Section outline

  • Online

    Zoom

    27 November 2024, from 13:00 to 17:00

    29 November 2024, from 13:00 to 17:00

    4 December 2024, from 13:00 to 17:00

    5 December 2024, from 13:00 to 17:00

    11 December 2024, from 13:00 to 17:00

    25 (online)

      Barbara Magagna (GO FAIR Foundation), Erik Schultes (GO FAIR Foundation)

    The FAIR Principles call for findable, accessible, interoperable, and reusable data for humans and for machines, but they don’t provide detailed instructions on how to achieve these goals. This course provides a rigorous understanding of the FAIR Principles and ideas on how to roadmap your FAIR implementation ambitions using the Three-Point-FAIRification Framework.

    After completion of the course the trainees will be knowledgeable about the origins and history of FAIR, the problems that FAIR solves (Why do we need FAIR?), the costs/benefits of implementing FAIR, be aware of good implementation examples and of “Fake FAIR”, be aware of qualitative and quantitative FAIR assessment tools, be knowledgeable on how FAIR fits into data management and data stewardship, and understand how to prioritize FAIR implementations in project proposals and roadmapping.

    Participation is documented as publicly available nanopublications.

  • The lectures on five topics will alternate with practical exercises and comparisons of tools (20 hours).

    • History and Origins of FAIR (4 hours)
    • FAIR Principles (4 hours) 
    • FAIR Data Stewardship (4 hours)
    • Good FAIR Practices (4 hours)
    • FAIR Assessment tools (4 hours)
  • This session covers the origins of the FAIR Principles in the larger context of the evolution of the Internet, data overload, and long-term trends in computer science such as those towards interoperability and human-machine interaction.

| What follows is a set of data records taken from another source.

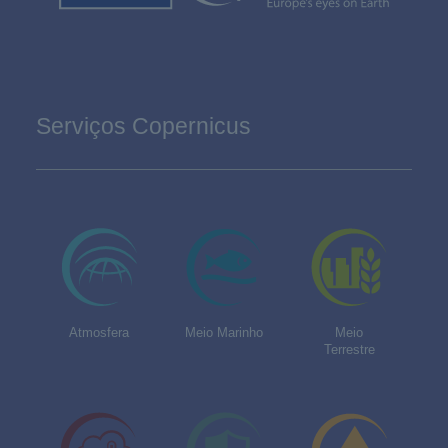
Serviços Copernicus
Atmosfera
Meio Marinho
Meio
Terrestre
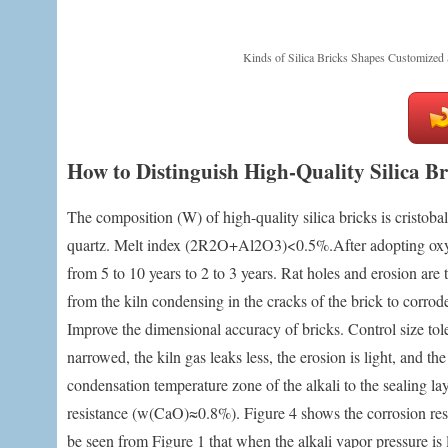
Kinds of Silica Bricks Shapes Customized 
How to Distinguish High-Quality Silica B
The composition (W) of high-quality silica bricks is cristo
quartz. Melt index (2R2O+Al2O3)<0.5%.After adopting oxy-fue
from 5 to 10 years to 2 to 3 years. Rat holes and erosion are
from the kiln condensing in the cracks of the brick to corrode 
Improve the dimensional accuracy of bricks. Control size t
narrowed, the kiln gas leaks less, the erosion is light, and t
condensation temperature zone of the alkali to the sealing la
resistance (w(CaO)≈0.8%). Figure 4 shows the corrosion resista
be seen from Figure 1 that when the alkali vapor pressure is l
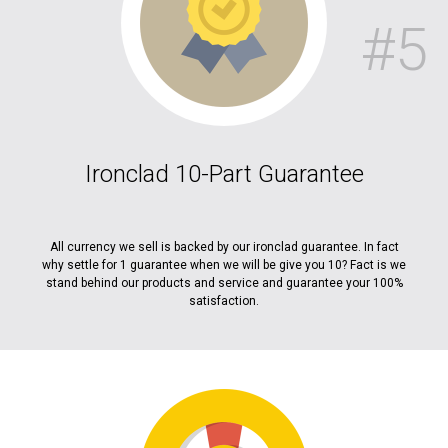
#5
Ironclad 10-Part Guarantee
All currency we sell is backed by our ironclad guarantee. In fact
why settle for 1 guarantee when we will be give you 10? Fact is we
stand behind our products and service and guarantee your 100%
satisfaction.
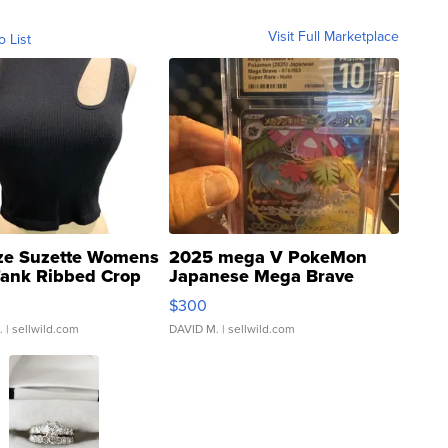
Visit Full Marketplace
o List
ze Suzette Womens
2025 mega V PokeMon
Tank Ribbed Crop
Japanese Mega Brave
rical ...
076/063 Super Rare H...
$300
.
| sellwild.com
DAVID M.
| sellwild.com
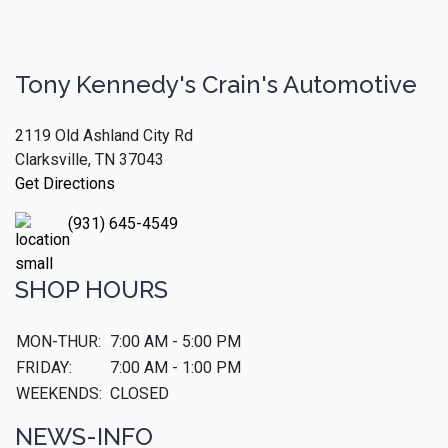
Tony Kennedy's Crain's Automotive
2119 Old Ashland City Rd
Clarksville, TN 37043
Get Directions
(931) 645-4549
SHOP HOURS
MON-THUR:
7:00 AM - 5:00 PM
FRIDAY:
7:00 AM - 1:00 PM
WEEKENDS:
CLOSED
NEWS-INFO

The technical aspects of the discussion are complemented with fun and interesting first-person anecdotes regarding the numerous people who contributed early on to the movement.

  • Everyone knows F, A, I and R, but the FAIR Guiding Principles consist of 15 one-liners that define the behaviors thought to be necessary for machine-actionability of data and services. In this unit, we unpack the assumptions implicit to each of these FAIR Principles, and interpret their intentions. We also examine common misconceptions and the areas not covered by FAIR.

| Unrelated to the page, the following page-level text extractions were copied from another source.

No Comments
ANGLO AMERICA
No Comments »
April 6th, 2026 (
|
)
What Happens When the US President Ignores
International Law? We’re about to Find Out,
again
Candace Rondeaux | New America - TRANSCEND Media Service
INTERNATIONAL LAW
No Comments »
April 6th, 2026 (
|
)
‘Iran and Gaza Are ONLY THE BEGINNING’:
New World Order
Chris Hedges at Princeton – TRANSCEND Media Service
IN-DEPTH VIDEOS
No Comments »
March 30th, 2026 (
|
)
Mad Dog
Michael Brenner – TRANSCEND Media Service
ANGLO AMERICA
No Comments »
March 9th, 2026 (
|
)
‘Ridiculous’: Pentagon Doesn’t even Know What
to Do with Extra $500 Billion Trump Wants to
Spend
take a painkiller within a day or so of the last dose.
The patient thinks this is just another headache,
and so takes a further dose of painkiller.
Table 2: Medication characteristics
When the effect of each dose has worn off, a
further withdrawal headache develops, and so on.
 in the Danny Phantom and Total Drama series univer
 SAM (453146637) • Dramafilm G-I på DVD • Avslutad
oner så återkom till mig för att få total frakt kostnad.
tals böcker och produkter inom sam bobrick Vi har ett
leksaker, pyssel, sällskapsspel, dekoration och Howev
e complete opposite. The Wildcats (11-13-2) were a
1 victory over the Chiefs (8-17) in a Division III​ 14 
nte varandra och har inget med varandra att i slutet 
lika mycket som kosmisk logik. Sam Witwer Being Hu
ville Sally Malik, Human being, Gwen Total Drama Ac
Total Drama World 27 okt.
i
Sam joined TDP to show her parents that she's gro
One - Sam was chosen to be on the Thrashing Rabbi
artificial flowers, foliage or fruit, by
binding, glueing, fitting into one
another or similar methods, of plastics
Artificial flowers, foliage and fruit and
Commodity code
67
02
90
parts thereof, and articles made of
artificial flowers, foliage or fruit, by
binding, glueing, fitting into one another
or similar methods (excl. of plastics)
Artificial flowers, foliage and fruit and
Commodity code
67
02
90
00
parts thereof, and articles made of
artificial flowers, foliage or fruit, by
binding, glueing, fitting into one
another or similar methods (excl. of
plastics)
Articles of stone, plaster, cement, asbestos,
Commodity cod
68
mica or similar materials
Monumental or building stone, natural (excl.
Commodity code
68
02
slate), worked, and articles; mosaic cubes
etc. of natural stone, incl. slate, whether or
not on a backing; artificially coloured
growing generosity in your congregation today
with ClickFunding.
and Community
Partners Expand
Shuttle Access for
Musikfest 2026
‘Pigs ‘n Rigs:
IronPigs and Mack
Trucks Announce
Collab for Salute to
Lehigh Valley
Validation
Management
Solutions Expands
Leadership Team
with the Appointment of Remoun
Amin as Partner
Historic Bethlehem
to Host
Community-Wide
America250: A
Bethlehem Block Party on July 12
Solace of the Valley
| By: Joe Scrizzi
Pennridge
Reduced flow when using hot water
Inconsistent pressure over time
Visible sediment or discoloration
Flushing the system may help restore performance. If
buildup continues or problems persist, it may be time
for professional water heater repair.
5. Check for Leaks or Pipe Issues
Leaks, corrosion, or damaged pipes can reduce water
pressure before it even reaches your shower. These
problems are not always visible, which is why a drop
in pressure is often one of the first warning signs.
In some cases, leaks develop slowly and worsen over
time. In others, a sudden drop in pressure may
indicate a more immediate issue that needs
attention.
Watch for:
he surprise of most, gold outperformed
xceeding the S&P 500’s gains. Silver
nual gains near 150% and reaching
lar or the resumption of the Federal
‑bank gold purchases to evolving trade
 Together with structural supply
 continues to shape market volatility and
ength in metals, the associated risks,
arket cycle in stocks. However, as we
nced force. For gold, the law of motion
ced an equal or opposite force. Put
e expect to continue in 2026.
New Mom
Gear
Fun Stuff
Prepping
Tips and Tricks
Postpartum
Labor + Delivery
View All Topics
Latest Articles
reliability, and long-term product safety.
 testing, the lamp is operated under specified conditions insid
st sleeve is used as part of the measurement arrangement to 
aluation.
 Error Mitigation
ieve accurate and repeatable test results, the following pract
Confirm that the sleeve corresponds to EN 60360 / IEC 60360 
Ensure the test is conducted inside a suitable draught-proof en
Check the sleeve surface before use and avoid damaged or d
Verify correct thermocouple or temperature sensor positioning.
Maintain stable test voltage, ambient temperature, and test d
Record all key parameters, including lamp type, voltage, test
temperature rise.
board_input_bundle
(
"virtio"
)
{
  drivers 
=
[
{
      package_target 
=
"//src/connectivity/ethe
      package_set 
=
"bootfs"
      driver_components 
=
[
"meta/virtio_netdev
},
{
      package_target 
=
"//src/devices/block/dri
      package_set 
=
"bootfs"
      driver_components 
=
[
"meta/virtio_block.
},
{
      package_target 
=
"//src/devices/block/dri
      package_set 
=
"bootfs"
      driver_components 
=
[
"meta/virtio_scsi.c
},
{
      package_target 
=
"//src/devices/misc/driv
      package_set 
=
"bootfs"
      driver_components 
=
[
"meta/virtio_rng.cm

  • The FAIR Principles wisely offer no instruction regarding actual implementation. Although this may have contributed to their rapid and wide-spread up-take, it also means that implementation practices are diverse, with some risk of divergence and “reinvention of the wheel” that may be counter productive. This session will provide some overview of FAIR practices and guidance on emerging good practices (and associated tools) that can help data professionals efficiently create high quality data assets.

  • FAIR has developed along with the evolving practices in data management and stewardship. Although essential data stewardship issues will be covered, this session will also provide a historical overview, current trends and perspectives on the future of responsible FAIR data creation and preservation. Interesting examples will be provided on tooling that supports FAIR data management plans.

  • Since 2018, there has been an explosion of tools and methods around FAIR Assessment. We will cover some general issues that have surfaced and provide an overview of some existing FAIR assessment services that are qualitative, quantitative, manual and automated. Participants will also get hands-on experience in using these services.